I love @richfitz's storr API, and it opens up all sorts of storage backends without requiring extra work from memoise itself.
Couldn't that go into a separate package? But happy to implement it whereever sensible.
This proof of concept seems to work:
library(memoise)
library(storr)
library(cachem)
library(rlang)
st <- storr_environment()
wrap_storr_cache <- function(st, missing = cachem::key_missing(), namespace = st$default_namespace) {
missing_ <- enquo(missing)
structure(
list(
get = function(key, missing = missing_) {
tryCatch(
st$get(key, namespace = namespace),
error = function(e) eval_tidy(as_quosure(missing))
)
},
set = function(key, value) st$set(key, value, namespace = namespace),
exists = function(key) st$exists(key, namespace = namespace),
remove = function(key) st$del(key, namespace = namespace),
reset = function() st$clear(namespace = namespace),
keys = function() st$list(namespace = namespace),
prune = st$gc, # gc is not namespaced
size = function() st$list(namespace = namespace),
## Hack for debugging: keep a reference to the storr object
## itself as well
.st = st
),
## Not sure if this is correct, but it makes it print nicely
class = c("cachem")
)
}
st_cache <- wrap_storr_cache(st)
mysqrt <- function(x) {
message("Computing sqrt of ", deparse1(x))
sqrt(x)
}
mysqrt_memo <- memoise(mysqrt, cache = st_cache)
mysqrt_memo(1:10)
mysqrt_memo(1:10)
mysqrt_memo(1:10)
That seems like a reasonable implementation. I don't know which package it should live in, though.
A few other notes:
- I think the
tryCatch()should catchKeyErrorrather than the more generalerror(though I could be wrong in my understanding of how storr works). - If this function were to go in storr, that package could avoid taking a dependency on cachem. Instead of calling
cachem::key_missing(), it could simply return an object that has the same structure. - With disk cache that is implemented in the cachem package, the
get()method is atomic -- it doesn't do the check for the key's existence and the fetching the value in two separate steps. This is important for avoiding race conditions. I don't know if storr's object stores work the same way, but it is best if they do.
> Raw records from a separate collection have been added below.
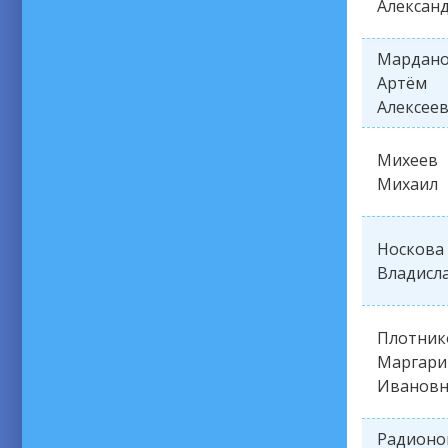
Алексан
Мардан
Артём
Алексее
Михеев
Михаил
Носкова
Владисл
Плотник
Маргари
Ивановн
Радионо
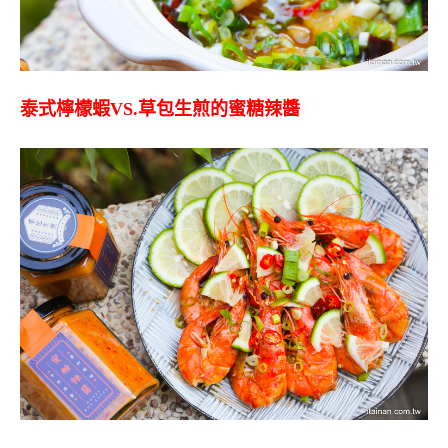
泰式檸檬蝦
VS.
草包生煎的蜜糖辣醬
Otherwise, if multiple R processes are sharing the same object store, there can be race conditions where after the existence check and before value fetch, an object is deleted from the store.
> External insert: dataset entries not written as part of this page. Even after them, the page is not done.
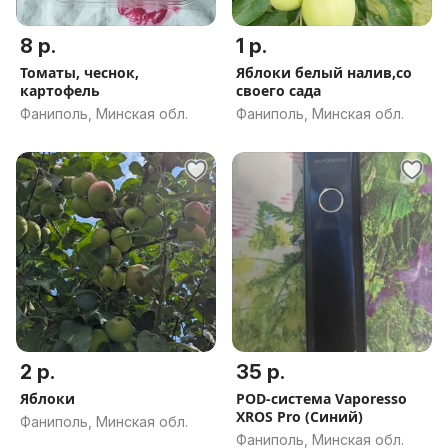
8 р.
1 р.
Томаты, чеснок,
Яблоки белый налив,со
картофель
своего сада
Фаниполь, Минская обл.
Фаниполь, Минская обл.
2 р.
35 р.
Яблоки
POD-система Vaporesso
XROS Pro (Синий)
Фаниполь, Минская обл.
Фаниполь, Минская обл.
I don't know about the rds backend, but I believe the more interesting storr backends all use databases that provide proper atomicity guarantees, even under concurrent access from multiple R processes.
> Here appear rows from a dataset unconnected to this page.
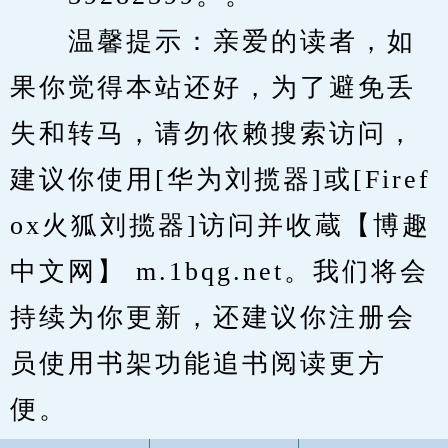
　　温馨提示：亲爱的读者，如
果你觉得本站还好，为了避免丢
失和转马，请勿依赖搜索访问，
建议你使用[华为刘揽器]或[Firef
ox火狐刘揽器]访问并收蔵【博趣
中文网】 m.1bqg.net。我们将会
持续为你更新，还建议你注册会
员使用书架功能追书阅读更方
便。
Oh, it looks like storr specifically allows for the possibility of a key being stored but the corresponding data being deleted from the object store: in this case, it returns HashError as described here: https://richfitz.github.io/storr/articles/storr.html#classed-exceptions
As for where this code should live, perhaps it should be added to cachem, along with additional code to implement the appropriate cache size/age expiry logic.